3. How did you come up with the “Heil Hilla” joke? Where did you learn that word?
I had learned the words for items of furniture in my Icelandic class the day before doing a gig at Húrra. I was backstage and mentioned to the Icelandic comedians that I thought it was funny that the word for shelf (hilla) sounds like Hitler. They were all surprised because they had never thought of it before. Then I said ‘is there an icelandic word that sounds like heil?’ Hugleikur Dagsson said, ‘heil does, the word for whole.’ Then I said ‘ooh, I have a joke’ and it was born on the stage that night. I never realised it would take off the way it did. I’ve even overheard other people telling my joke in public.

jonathan duffy

4. Can you tell us about ‘Australiana’?
It’s a bit different to what people are used to seeing me do. It’s not just a comedy show, it’s a one man show. There’s comedy, stories and music. It’s basically like an open letter to everyone who has ever asked me a question about Australia or why I moved to Iceland. The whole thing is punctuated with songs by Australians that mark different points of my journey from being a gay kid in a really homophobic country who never thought I would ever be happy, right up to my first love, divorce, and the reason why I moved here. It has ups and downs, not just laughs. I’m really proud of it. It sold out during pride and I had so much fun doing it so I’m really excited to be doing it again.

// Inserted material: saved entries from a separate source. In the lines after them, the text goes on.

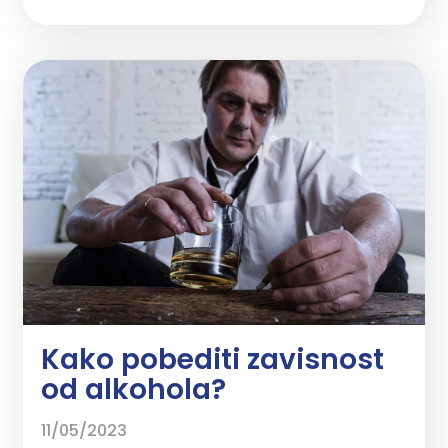
Kako pobediti zavisnost
od alkohola?
11/05/2023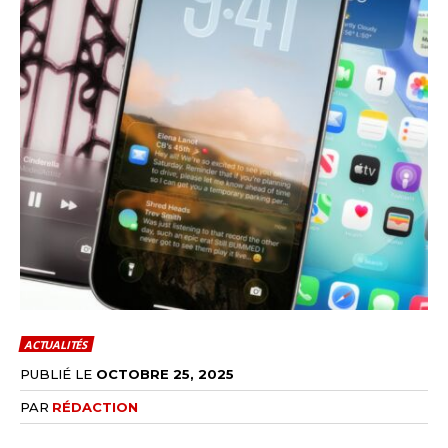
ACTUALITÉS
PUBLIÉ LE
OCTOBRE 25, 2025
PAR
RÉDACTION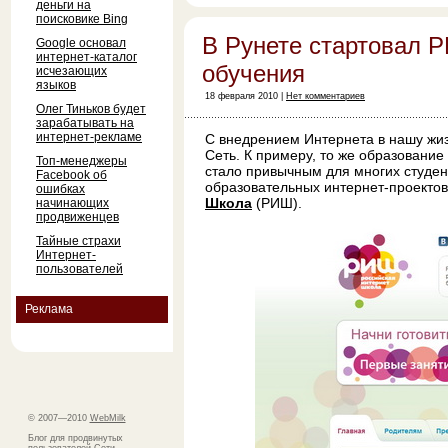
деньги на
поисковике Bing
В Рунете стартовал 
Google основал
интернет-каталог
обучения
исчезающих
языков
18 февраля 2010 |
Нет комментариев
Олег Тиньков будет
зарабатывать на
интернет-рекламе
С внедрением Интернета в нашу жи
Сеть. К примеру, то же образовани
Топ-менеджеры
стало привычным для многих студен
Facebook об
образовательных интернет-проектов,
ошибках
Школа
(РИШ).
начинающих
продвиженцев
Тайные страхи
Интернет-
пользователей
Реклама
© 2007—2010
WebMilk
Блог для продвинутых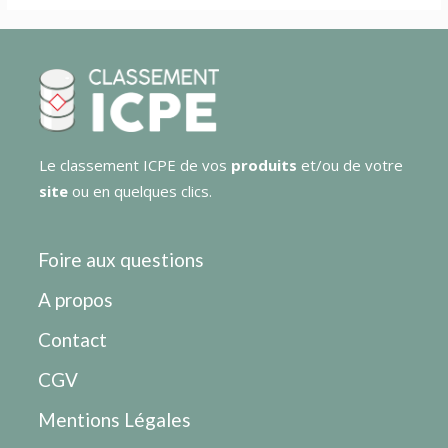
Le classement ICPE de vos
produits
et/ou de votre
site
ou en quelques clics.
Foire aux questions
A propos
Contact
CGV
Mentions Légales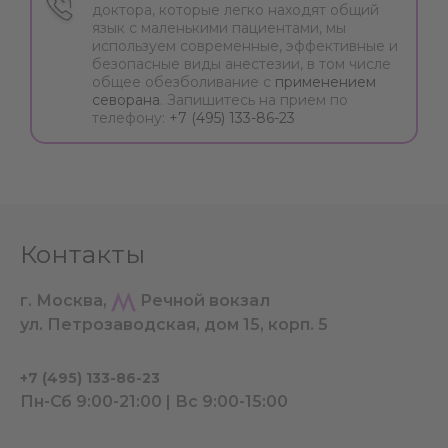
доктора, которые легко находят общий
язык с маленькими пациентами, мы
используем современные, эффективные и
безопасные виды анестезии, в том числе
общее обезболивание с
применением
севорана
. Запишитесь на прием по
телефону:
+7 (495) 133-86-23
Контакты
г. Москва,
Речной вокзал
ул. Петрозаводская, дом 15, корп. 5
+7 (495) 133-86-23
Пн-Сб 9:00-21:00 | Вс 9:00-15:00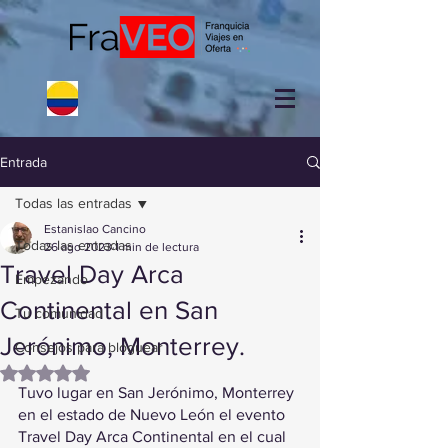
Entrada
Todas las entradas
Estanislao Cancino
Todas las entradas
26 ago 2023
1 min de lectura
Travel Day Arca
Empezando
Continental en San
Tu comunidad
Jerónimo, Monterrey.
Consejos para bloguear
Obtuvo NaN de 5 estrellas.
Tuvo lugar en San Jerónimo, Monterrey 
en el estado de Nuevo León el evento 
Travel Day Arca Continental en el cual 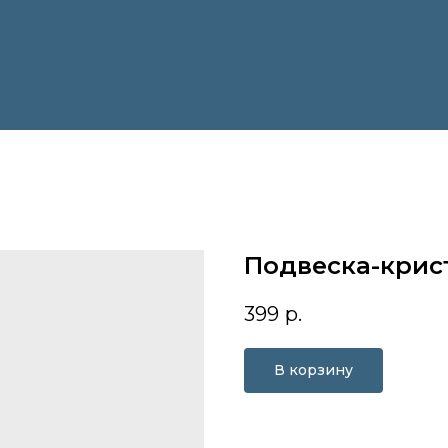
Подвеска-крис
399
р.
В корзину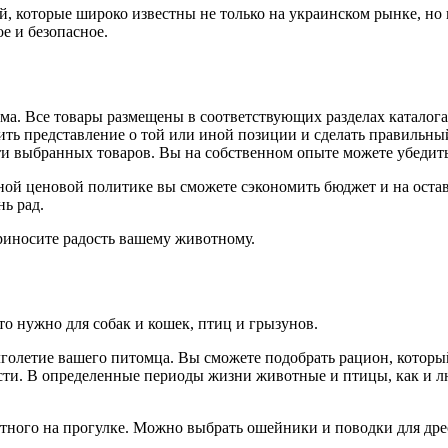
, которые широко известны не только на украинском рынке, но и
е и безопасное.
а. Все товары размещены в соответствующих разделах каталога на
ть представление о той или иной позиции и сделать правильный 
ти выбранных товаров. Вы на собственном опыте можете убедитьс
ной ценовой политике вы сможете сэкономить бюджет и на остав
ь рад.
приносите радость вашему животному.
то нужно для собак и кошек, птиц и грызунов.
лголетие вашего питомца. Вы сможете подобрать рацион, которы
ности. В определенные периоды жизни животные и птицы, как и 
тного на прогулке. Можно выбрать ошейники и поводки для дре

5. What would you do if another gay Australian comedian moved to the city?
I would love there to be another gay comedian. I’m not gonna lie, it’s cool to say that I’m the only one in the whole country but I do worry sometimes that not having competition would make me complacent. Maybe a younger one would be awesome cause then I can transition into the bitter old queen I’m destined to become. I’ve always maintained that if you find yourself threatened by someone who is similar to you in skill, don’t get weird or territorial, just get better.

‘Australiana’ will have three performances: 28 January, 4 February, and 12 February, all at 20:00.